Your instructions: For this exercise, transcribe every line of the material exactly and skip the pictures.

Source records START

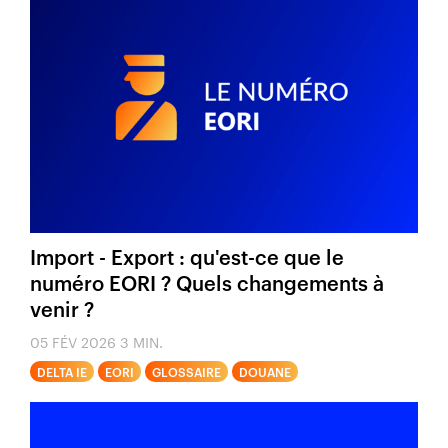
Import - Export : qu'est-ce que le
numéro EORI ? Quels changements à
venir ?
05 FÉV 2026
3 MIN.
DELTA IE
EORI
GLOSSAIRE
DOUANE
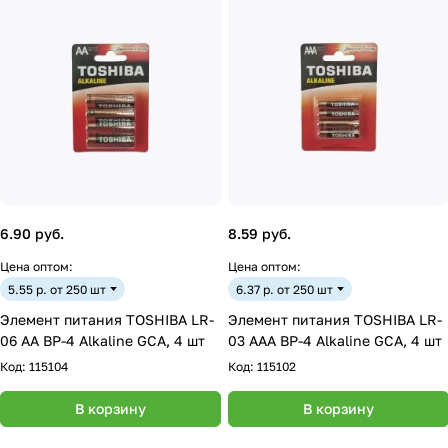
6.90 руб.
8.59 руб.
Цена оптом:
Цена оптом:
5.55 р. от 250 шт
6.37 р. от 250 шт
Элемент питания TOSHIBA LR-
Элемент питания TOSHIBA LR-
06 AA BP-4 Alkaline GCA, 4 шт
03 AAA BP-4 Alkaline GCA, 4 шт
Код:
115104
Код:
115102
В корзину
В корзину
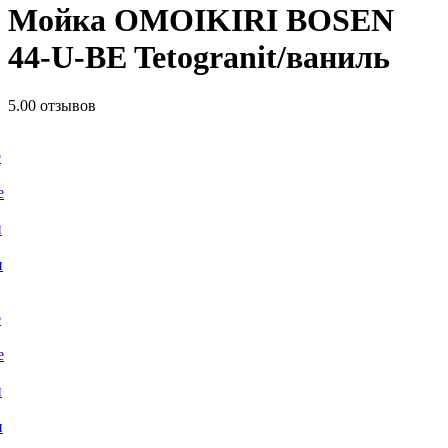
Мойка OMOIKIRI BOSEN
44-U-BE Tetogranit/ваниль
5.0
0 отзывов
е
е
и
и
е
е
и
и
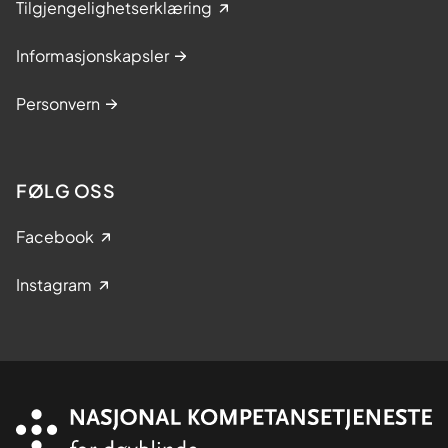
Tilgjengelighetserklæring
Informasjonskapsler
Personvern
FØLG OSS
Facebook
Instagram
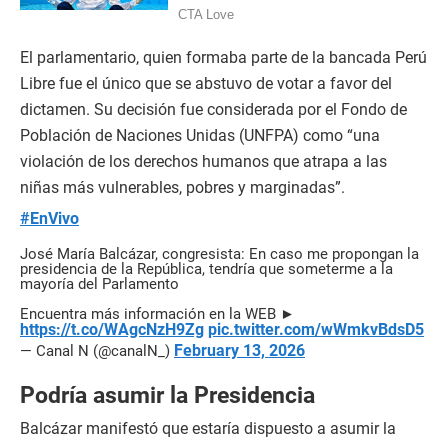
El parlamentario, quien formaba parte de la bancada Perú
Libre fue el único que se abstuvo de votar a favor del
dictamen. Su decisión fue considerada por el Fondo de
Población de Naciones Unidas (UNFPA) como “una
violación de los derechos humanos que atrapa a las
niñas más vulnerables, pobres y marginadas”.
#EnVivo
José María Balcázar, congresista: En caso me propongan la
presidencia de la República, tendría que someterme a la
mayoría del Parlamento
Encuentra más información en la WEB ►
https://t.co/WAgcNzH9Zg
pic.twitter.com/wWmkvBdsD5
February 13, 2026
— Canal N (@canalN_)
Podría asumir la Presidencia
Balcázar manifestó que estaría dispuesto a asumir la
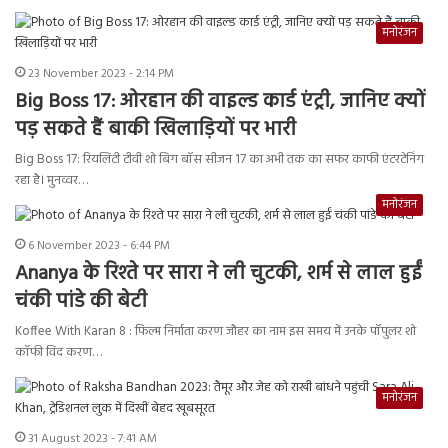
मनोरंजन
23 November 2023 - 2:14 PM
Big Boss 17: ओरहान की वाइल्ड कार्ड एंट्री, जानिए क्यों
पड़ सकते हैं बाकी खिलाड़ियों पर भारी
Big Boss 17: रियलिटी टीवी शो बिग बॉस सीजन 17 का अभी तक का सफर काफी एंटरटेनिंग
रहा है। मुनव्वर…
मनोरंजन
6 November 2023 - 6:44 PM
Ananya के रिश्ते पर सारा ने ली चुटकी, शर्म से लाल हुईं
चंकी पांडे की बेटी
Koffee With Karan 8 : फिल्म निर्माता करण जौहर का नाम इस समय में उनके पॉपुलर शो
कॉफी विद करण…
मनोरंजन
31 August 2023 - 7:41 AM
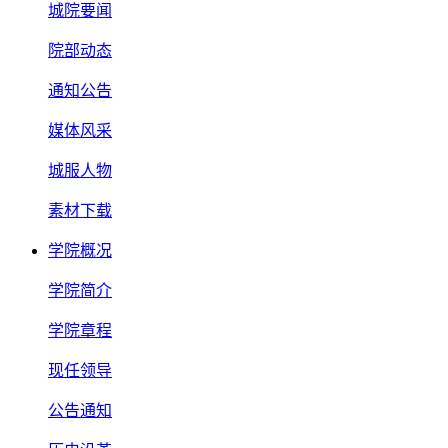
城院要闻
院部动态
通知公告
媒体风采
城服人物
素材下载
学院概况
学院简介
学院章程
现任领导
公告通知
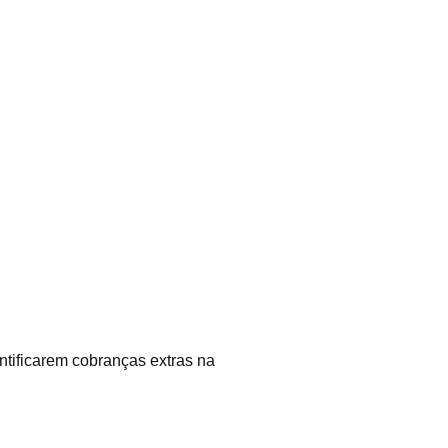
ntificarem cobranças extras na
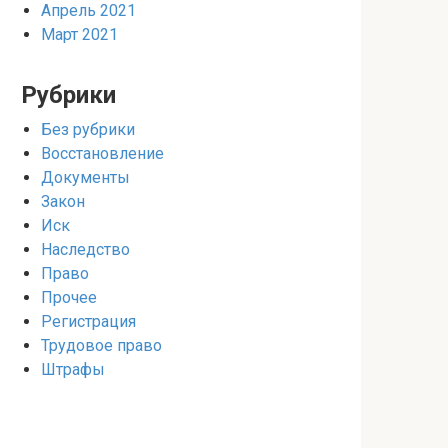
Апрель 2021
Март 2021
Рубрики
Без рубрики
Восстановление
Документы
Закон
Иск
Наследство
Право
Прочее
Регистрация
Трудовое право
Штрафы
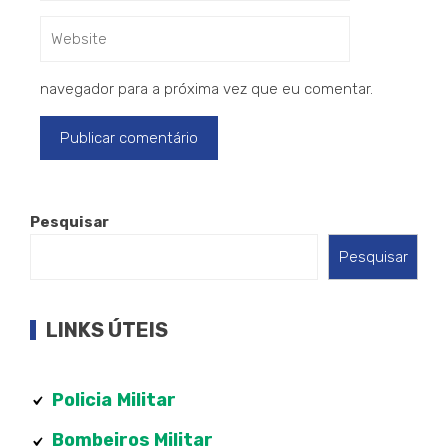
navegador para a próxima vez que eu comentar.
Pesquisar
Pesquisar
LINKS ÚTEIS
Policia
Militar
Bombeiros Militar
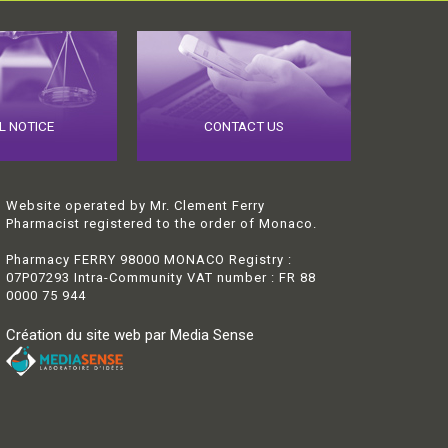
L NOTICE
CONTACT US
Website operated by Mr. Clement Ferry
Pharmacist registered to the order of Monaco.
Pharmacy FERRY 98000 MONACO Registry :
07P07293 Intra-Community VAT number : FR 88
0000 75 944
Création du site web par Media Sense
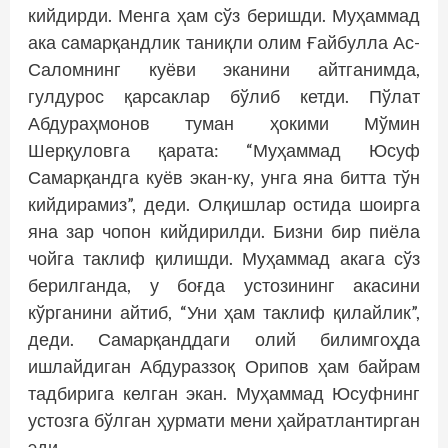
кийдирди. Менга ҳам сўз беришди. Муҳаммад
ака самарқандлик таниқли олим Ғайбулла Ас-
Саломнинг куёви эканини айтганимда,
гулдурос қарсаклар бўлиб кетди. Пўлат
Абдураҳмонов туман ҳокими Мўмин
Шерқуловга қарата: “Муҳаммад Юсуф
Самарқандга куёв экан-ку, унга яна битта тўн
кийдирамиз”, деди. Олқишлар остида шоирга
яна зар чопон кийдирилди. Бизни бир пиёла
чойга таклиф қилишди. Муҳаммад акага сўз
берилганда, у боғда устозининг акасини
кўрганини айтиб, “Уни ҳам таклиф қилайлик”,
деди. Самарқанддаги олий билимгоҳда
ишлайдиган Абдураззоқ Орипов ҳам байрам
тадбирига келган экан. Муҳаммад Юсуфнинг
устозга бўлган ҳурмати мени ҳайратлантирган
эди…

Source records END

Response:
Import - Export : qu'est-ce que le
numéro EORI ? Quels changements à
venir ?
05 FÉV 2026
3 MIN.
DELTA IE
EORI
GLOSSAIRE
DOUANE
6.90 руб.
8.59 руб.
Цена оптом:
Цена оптом:
5.55 р. от 250 шт
6.37 р. от 250 шт
Элемент питания TOSHIBA LR-
Элемент питания TOSHIBA LR-
06 AA BP-4 Alkaline GCA, 4 шт
03 AAA BP-4 Alkaline GCA, 4 шт
Код:
115104
Код:
115102
В корзину
В корзину
Мойка OMOIKIRI BOSEN
44-U-BE Tetogranit/ваниль
5.0
0 отзывов
е
е
и
и
е
е
и
и
Tilgjengelighetserklæring
Informasjonskapsler
Personvern
FØLG OSS
Facebook
Instagram
El parlamentario, quien formaba parte de la bancada Perú
Libre fue el único que se abstuvo de votar a favor del
dictamen. Su decisión fue considerada por el Fondo de
Población de Naciones Unidas (UNFPA) como “una
violación de los derechos humanos que atrapa a las
niñas más vulnerables, pobres y marginadas”.
#EnVivo
José María Balcázar, congresista: En caso me propongan la
presidencia de la República, tendría que someterme a la
mayoría del Parlamento
Encuentra más información en la WEB ►
https://t.co/WAgcNzH9Zg
pic.twitter.com/wWmkvBdsD5
February 13, 2026
— Canal N (@canalN_)
Podría asumir la Presidencia
Balcázar manifestó que estaría dispuesto a asumir la
मनोरंजन
23 November 2023 - 2:14 PM
Big Boss 17: ओरहान की वाइल्ड कार्ड एंट्री, जानिए क्यों
पड़ सकते हैं बाकी खिलाड़ियों पर भारी
Big Boss 17: रियलिटी टीवी शो बिग बॉस सीजन 17 का अभी तक का सफर काफी एंटरटेनिंग
रहा है। मुनव्वर…
मनोरंजन
6 November 2023 - 6:44 PM
Ananya के रिश्ते पर सारा ने ली चुटकी, शर्म से लाल हुईं
चंकी पांडे की बेटी
Koffee With Karan 8 : फिल्म निर्माता करण जौहर का नाम इस समय में उनके पॉपुलर शो
कॉफी विद करण…
मनोरंजन
31 August 2023 - 7:41 AM
城院要闻
院部动态
通知公告
媒体风采
城服人物
素材下载
学院概况
学院简介
学院章程
现任领导
公告通知
ntificarem cobranças extras na
Апрель 2021
Март 2021
Рубрики
Без рубрики
Восстановление
Документы
Закон
Иск
Наследство
Право
Прочее
Регистрация
Трудовое право
Штрафы
navegador para a próxima vez que eu comentar.
Pesquisar
Pesquisar
LINKS ÚTEIS
Policia
Militar
Bombeiros Militar
L NOTICE
CONTACT US
Website operated by Mr. Clement Ferry
Pharmacist registered to the order of Monaco.
Pharmacy FERRY 98000 MONACO Registry :
07P07293 Intra-Community VAT number : FR 88
0000 75 944
Création du site web par Media Sense
кийдирди. Менга ҳам сўз беришди. Муҳаммад
ака самарқандлик таниқли олим Ғайбулла Ас-
Саломнинг куёви эканини айтганимда,
гулдурос қарсаклар бўлиб кетди. Пўлат
Абдураҳмонов туман ҳокими Мўмин
Шерқуловга қарата: “Муҳаммад Юсуф
Самарқандга куёв экан-ку, унга яна битта тўн
кийдирамиз”, деди. Олқишлар остида шоирга
яна зар чопон кийдирилди. Бизни бир пиёла
чойга таклиф қилишди. Муҳаммад акага сўз
берилганда, у боғда устозининг акасини
кўрганини айтиб, “Уни ҳам таклиф қилайлик”,
деди. Самарқанддаги олий билимгоҳда
ишлайдиган Абдураззоқ Орипов ҳам байрам
тадбирига келган экан. Муҳаммад Юсуфнинг
устозга бўлган ҳурмати мени ҳайратлантирган
эди…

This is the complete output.